If you are in the US, you know that you cannot volunteer for jury-duty even though most people hate the idea of having to do jury-duty. It is similar with reviewing. We assume it is better if people get drafted into reviewing.
How do Associate Editors (AE) select reviewers? Usually by looking a people who wrote papers in the field that are knowledgable about the paper. Some journals have editor assistance software that tries to find these people for the associate editors such as MDPI. Usually, an AE reads through the submitted paper and places special attention on the papers cited, as the authors of these papers should be knowledgable, especially if the papers have a good citation count themselves or a published in difficult to get in outlets. If it is a conference, they usually first form a program committee and then papers get reviewed by the committee. Members of the program committee can ask others to review. It's supposed to be highly co-operative. Journals keep tracks of reviewers and ask the AE to grade the reviews. Someone giving poor quality reviews is not likely to be invited again.
If you want to review, you are best of publishing papers in reasonable outlets in your field.
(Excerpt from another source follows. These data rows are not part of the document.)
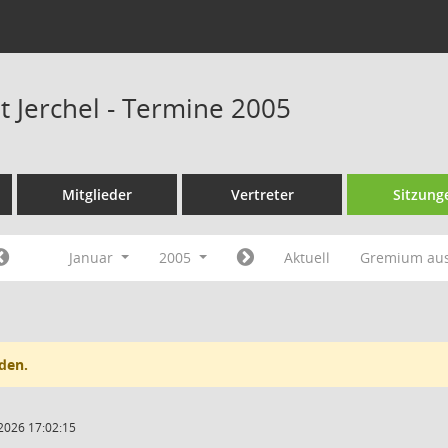
t Jerchel - Termine 2005
Mitglieder
Vertreter
Sitzung
Januar
2005
Aktuell
Gremium au
den.
2026 17:02:15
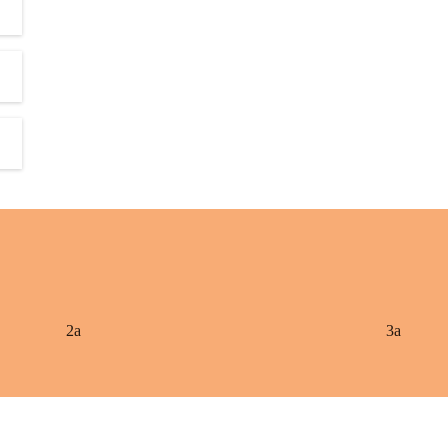
2a
3a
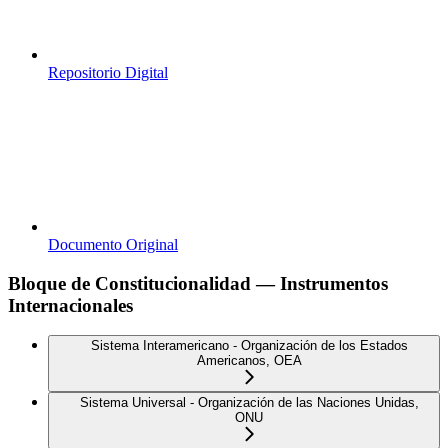
Repositorio Digital
Documento Original
Bloque de Constitucionalidad — Instrumentos
Internacionales
Sistema Interamericano - Organización de los Estados
Americanos, OEA
Sistema Universal - Organización de las Naciones Unidas,
ONU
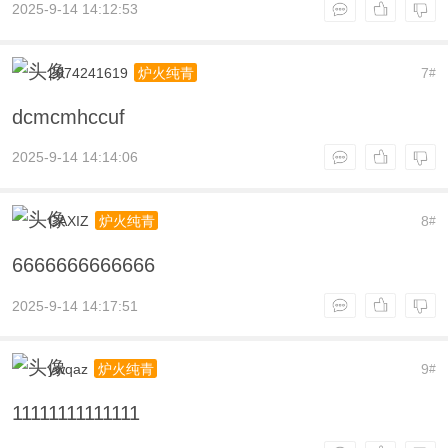
2025-9-14 14:12:53
2074241619
7
炉火纯青
#
dcmcmhccuf
2025-9-14 14:14:06
CAXIZ
8
炉火纯青
#
6666666666666
2025-9-14 14:17:51
ywqaz
9
炉火纯青
#
11111111111111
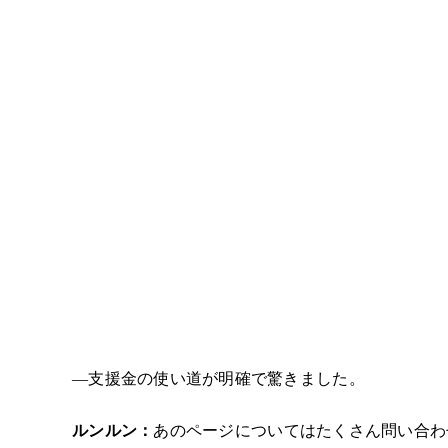
―支援金の使い道が明確で驚きました。
ルンルン：
あの
ページ
についてはたくさん問い合わ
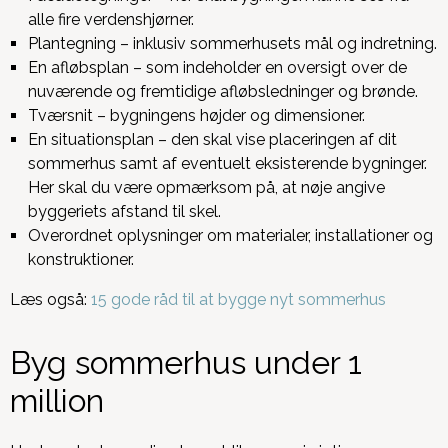
alle fire verdenshjørner.
Plantegning – inklusiv sommerhusets mål og indretning.
En afløbsplan – som indeholder en oversigt over de
nuværende og fremtidige afløbsledninger og brønde.
Tværsnit – bygningens højder og dimensioner.
En situationsplan – den skal vise placeringen af dit
sommerhus samt af eventuelt eksisterende bygninger.
Her skal du være opmærksom på, at nøje angive
byggeriets afstand til skel.
Overordnet oplysninger om materialer, installationer og
konstruktioner.
Læs også:
15 gode råd til at bygge nyt sommerhus
Byg sommerhus under 1
million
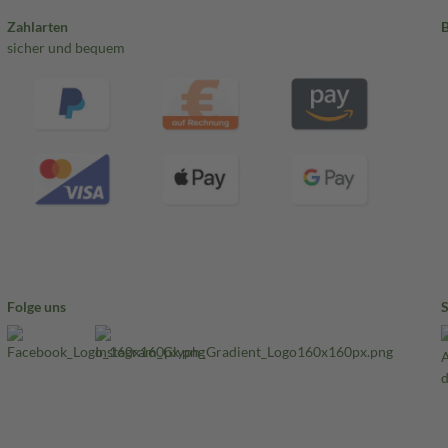
Zahlarten
sicher und bequem
Folge uns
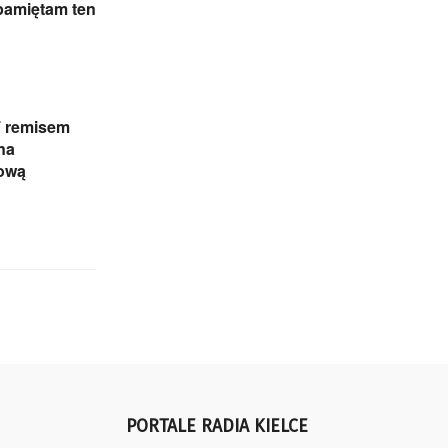
pamiętam ten
 remisem
na
gową
PORTALE RADIA KIELCE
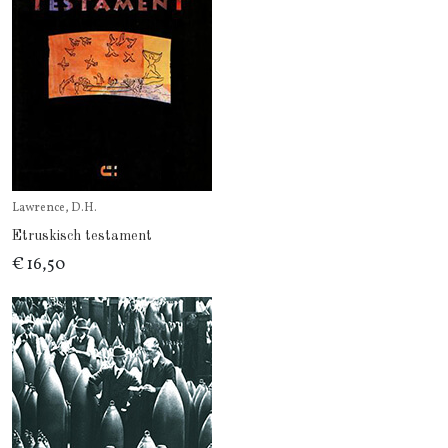
Lawrence, D.H.
Etruskisch testament
€ 16,50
It used to be that professors would give their Ph.D. students papers to review (for which they themselves were invited to review) and then discuss the paper with them and the student's review. This is now considered to be a breach of reviewer confidentially if it is done without the knowledge of the AE, but at least it taught students to write good reviews and in the process learn what a good paper is like. This also helped the students to write better papers themselves, of course under guidance and supervision. Being an independent researcher means of course that you are cut of from this type of training.
To get invited to review you first need to have some (good) publications under your belt. If people active in conference organization and journal editing know about you, they might ask you to get involved. It is the quality of your publications that ultimately qualify you as a reviewer. Once you are considered "reviewer material", if you accept the invitation to review, make sure that you submit a good review in a timely manner and communicate with the AE if there are any problems.